US credit risk hits new high amid economic worries over tariffs and job cuts, here's what you should know
Investment Grade Index, a key measure of credit risk for top-rated borrowers, widened by 2.06 basis points to 53.54, marking the highest level of US credit risk in 2025, according to a Bloomberg report. When this index rises, it signals that investors see higher risks in lending to these companies. Meanwhile, the Markit CDX North American High Yield Index, which tracks riskier borrowers, dropped by 0.5 points to 106.4, its lowest point in six months. As per Bloomberg, unlike the investment-grade index, this one falls when credit risk increases, showing that investors are becoming more cautious about lending to lower-rated companies.

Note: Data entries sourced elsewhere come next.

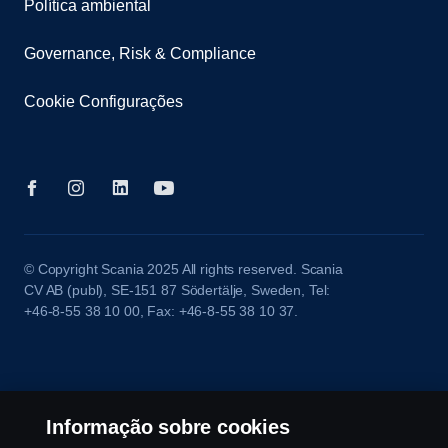
Política ambiental
Governance, Risk & Compliance
Cookie Configurações
© Copyright Scania 2025 All rights reserved. Scania
CV AB (publ), SE-151 87 Södertälje, Sweden, Tel:
+46-8-55 38 10 00, Fax: +46-8-55 38 10 37.
Informação sobre cookies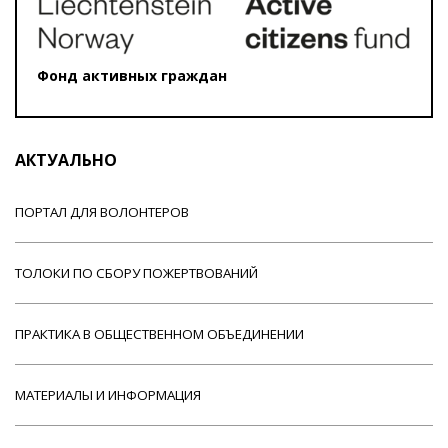
Фонд активных граждан
АКТУАЛЬНО
ПОРТАЛ ДЛЯ ВОЛОНТЕРОВ
ТОЛОКИ ПО СБОРУ ПОЖЕРТВОВАНИЙ
ПРАКТИКА В ОБЩЕСТВЕННОМ ОБЪЕДИНЕНИИ
МАТЕРИАЛЫ И ИНФОРМАЦИЯ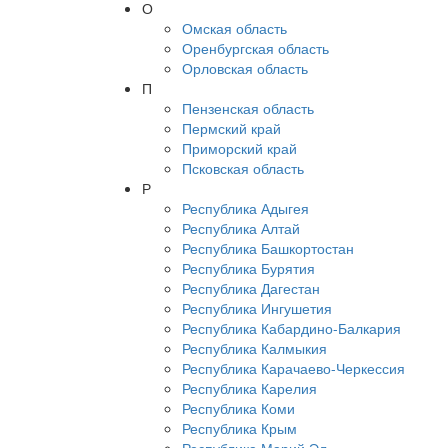
О
Омская область
Оренбургская область
Орловская область
П
Пензенская область
Пермский край
Приморский край
Псковская область
Р
Республика Адыгея
Республика Алтай
Республика Башкортостан
Республика Бурятия
Республика Дагестан
Республика Ингушетия
Республика Кабардино-Балкария
Республика Калмыкия
Республика Карачаево-Черкессия
Республика Карелия
Республика Коми
Республика Крым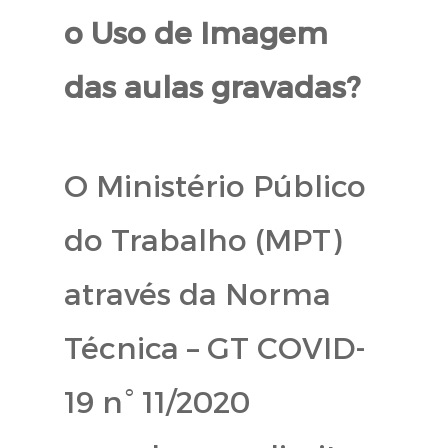
o Uso de Imagem
das aulas gravadas?
O Ministério Público
do Trabalho (MPT)
através da Norma
Técnica – GT COVID-
19 n° 11/2020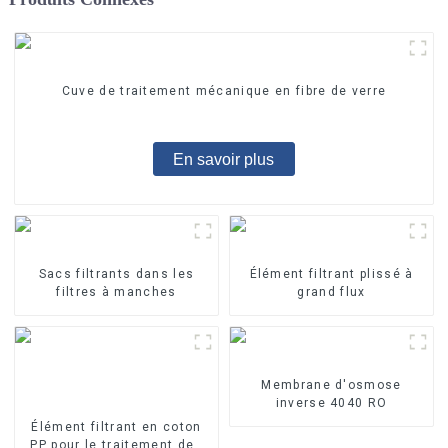
Cuve de traitement mécanique en fibre de verre
En savoir plus
Sacs filtrants dans les
Élément filtrant plissé à
filtres à manches
grand flux
Membrane d'osmose
inverse 4040 RO
Élément filtrant en coton
PP pour le traitement des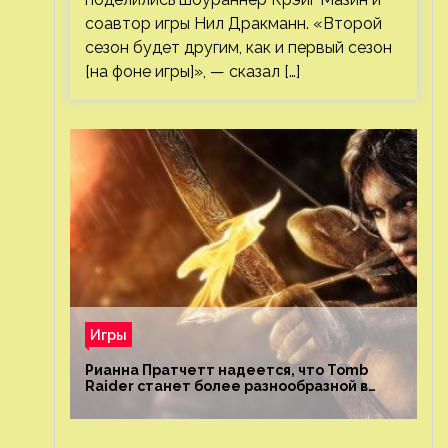
соавтор игры Нил Дракманн. «Второй
сезон будет другим, как и первый сезон
[на фоне игры]», — сказал […]
Игры
Рианна Пратчетт надеется, что Tomb
Raider станет более разнообразной в
плане репрезентации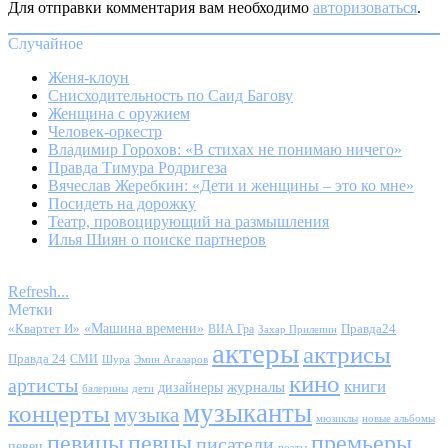
Для отправки комментария вам необходимо
авторизоваться
.
Случайное
Женя-клоун
Снисходительность по Саид Багову
Женщина с оружием
Человек-оркестр
Владимир Горохов: «В стихах не понимаю ничего»
Правда Тимура Родригеза
Вячеслав Жеребкин: «Дети и женщины – это ко мне»
Посидеть на дорожку
Театр, провоцирующий на размышления
Илья Шиян о поиске партнеров
Refresh...
Метки
«Квартет И»
«Машина времени»
Правда24
ВИА Гра
Захар Прилепин
актеры
актрисы
Правда 24
СМИ
Шура
Эмин Агаларов
кино
артисты
книги
журналы
дизайнеры
балерины
дети
музыканты
концерты
музыка
мюзиклы
новые альбомы
певицы
певцы
премьеры
писатели
певец
поэты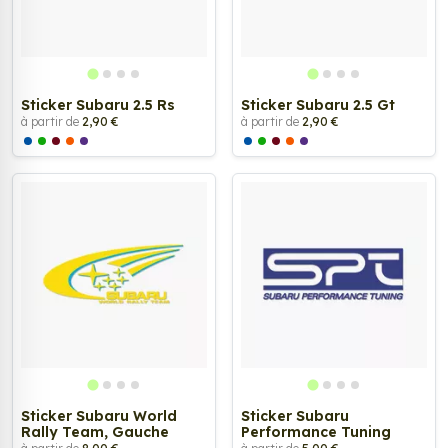
Sticker Subaru 2.5 Rs
Sticker Subaru 2.5 Gt
à partir de
2,90 €
à partir de
2,90 €
Sticker Subaru World
Sticker Subaru
Rally Team, Gauche
Performance Tuning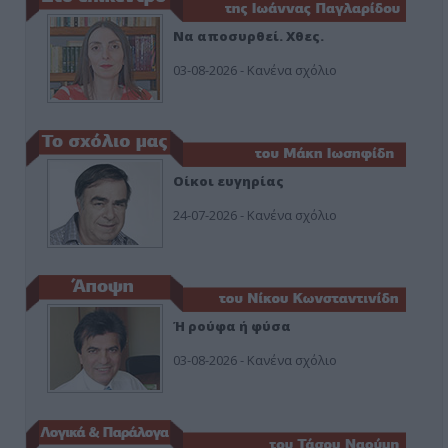
Να αποσυρθεί. Χθες.
03-08-2026 - Κανένα σχόλιο
Οίκοι ευγηρίας
24-07-2026 - Κανένα σχόλιο
Ή ρούφα ή φύσα
03-08-2026 - Κανένα σχόλιο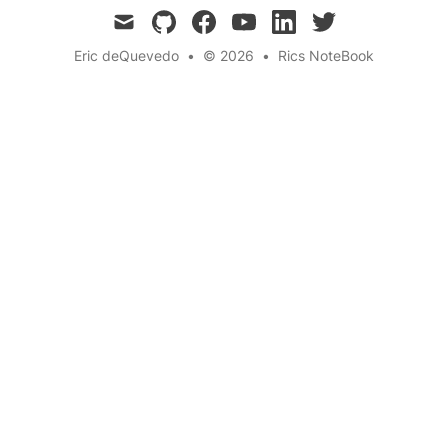
mail
github
facebook
youtube
linkedin
twitter
Eric deQuevedo
•
© 2026
•
Rics NoteBook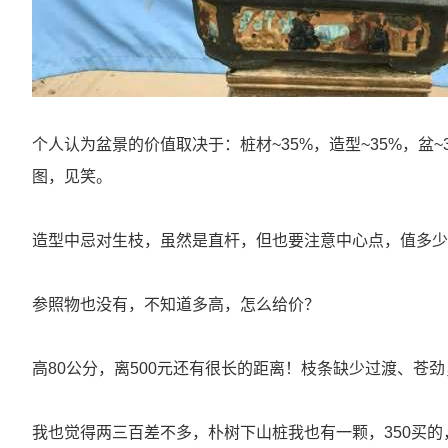
个人认为盆景的价值取决于：桩材~35%，造型~35%，盆
图，见笑。
造型中忌对生枝，虽然是直杆，但也要注意中心点，值多少
参照物也没有，不知道多高，怎么给价？
高80公分，离500元还有很长的距离！枝条缺少过渡、苍
我也觉得两三百差不多，朴树下山桩我也有一颗，350买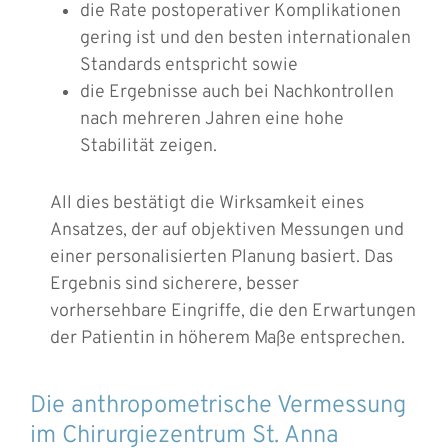
die Rate postoperativer Komplikationen
gering ist und den besten internationalen
Standards entspricht sowie
die Ergebnisse auch bei Nachkontrollen
nach mehreren Jahren eine hohe
Stabilität zeigen.
All dies bestätigt die Wirksamkeit eines
Ansatzes, der auf objektiven Messungen und
einer personalisierten Planung basiert. Das
Ergebnis sind sicherere, besser
vorhersehbare Eingriffe, die den Erwartungen
der Patientin in höherem Maße entsprechen.
Die anthropometrische Vermessung
im Chirurgiezentrum St. Anna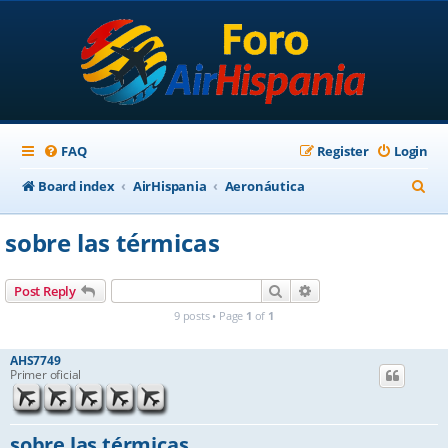
FAQ
Register
Login
S
Board index
AirHispania
Aeronáutica
e
sobre las térmicas
a
r
Search
Advanced search
Post Reply
c
9 posts • Page
1
of
1
h
AHS7749
Primer oficial
sobre las térmicas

What is Credit Risk for the US?
Credit risk refers to the likelihood that a borrower, whether a company or government, might fail to repay their debts. When credit risk rises, it means lenders and investors are worried about getting their money back. This can lead to higher borrowing costs for businesses and governments, as lenders charge more to compensate for the increased risk.
Why does it matter?
High credit risk can slow down economic growth. If businesses face higher borrowing costs, they may cut back on investments, hiring, or expansion plans. For governments, increased credit risk can make it more expensive to fund public projects or manage debt. In the US, the current spike in credit risk is tied to concerns about tariffs, which can disrupt trade and raise costs for businesses, and federal workforce cuts, which could weaken consumer spending and economic activity.